Enquanto eu mandava super mal dentro daquele muquifo infestado de pernilongos e odor de sêmen, meu amigo Pedro ouvia “Jailbreak”, um rock incrível da banda AC/DC, na garagem da suíte. Vocês sabem: em geral, os amigos só querem ajudar. Então, o meu mentor sexual abaixou os vidros do carro e aumentou o volume ao máximo: “All in the name of liberty, yeah yeah…”.

De volta ao velho Fiat 147, deixamos a pobre mulher na mesma esquina deplorável em que a encontramos. A viagem seguiu desanimada, pois quase amanhecia. Meu amigo Pedro estava calado de sono; eu, de surpresa.

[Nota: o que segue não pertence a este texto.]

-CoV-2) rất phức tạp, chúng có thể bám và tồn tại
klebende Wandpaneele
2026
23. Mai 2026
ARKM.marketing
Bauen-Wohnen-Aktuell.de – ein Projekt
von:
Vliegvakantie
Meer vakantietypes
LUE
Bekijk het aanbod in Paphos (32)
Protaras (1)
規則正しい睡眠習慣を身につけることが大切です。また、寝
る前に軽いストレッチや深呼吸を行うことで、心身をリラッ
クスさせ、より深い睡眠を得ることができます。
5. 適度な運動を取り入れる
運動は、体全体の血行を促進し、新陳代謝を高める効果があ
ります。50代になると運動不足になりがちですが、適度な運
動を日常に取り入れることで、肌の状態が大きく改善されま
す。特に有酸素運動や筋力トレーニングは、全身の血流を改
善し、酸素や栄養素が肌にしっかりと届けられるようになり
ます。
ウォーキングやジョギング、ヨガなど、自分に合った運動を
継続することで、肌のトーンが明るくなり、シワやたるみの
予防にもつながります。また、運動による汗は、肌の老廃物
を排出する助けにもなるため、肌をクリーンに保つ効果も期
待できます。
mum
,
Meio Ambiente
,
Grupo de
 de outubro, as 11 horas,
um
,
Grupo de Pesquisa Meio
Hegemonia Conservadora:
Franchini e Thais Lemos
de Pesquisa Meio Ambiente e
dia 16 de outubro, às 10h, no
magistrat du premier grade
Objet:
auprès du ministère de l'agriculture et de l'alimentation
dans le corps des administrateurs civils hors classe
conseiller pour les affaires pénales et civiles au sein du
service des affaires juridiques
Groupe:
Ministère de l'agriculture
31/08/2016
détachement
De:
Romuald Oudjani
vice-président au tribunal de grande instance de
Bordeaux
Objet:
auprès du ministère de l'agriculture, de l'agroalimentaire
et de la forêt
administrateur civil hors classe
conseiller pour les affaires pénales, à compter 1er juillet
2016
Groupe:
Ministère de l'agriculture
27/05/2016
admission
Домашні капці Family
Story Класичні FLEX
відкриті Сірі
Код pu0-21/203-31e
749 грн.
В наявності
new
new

Imaginem só o meu estado emocional: quando entrei em casa, até as lambidas do cachorro me comoveram.

Tomei um dos banhos mais demorados da minha vida. É que, naqueles tempos, eu sequer supunha que o mal estar não sairia com uso de bucha e sabão. Por mais que eu esfregasse, aquela estranha e impensável sensação de culpa não saía de jeito nenhum. Só uma coisa me consolava: era tudo em nome da liberdade.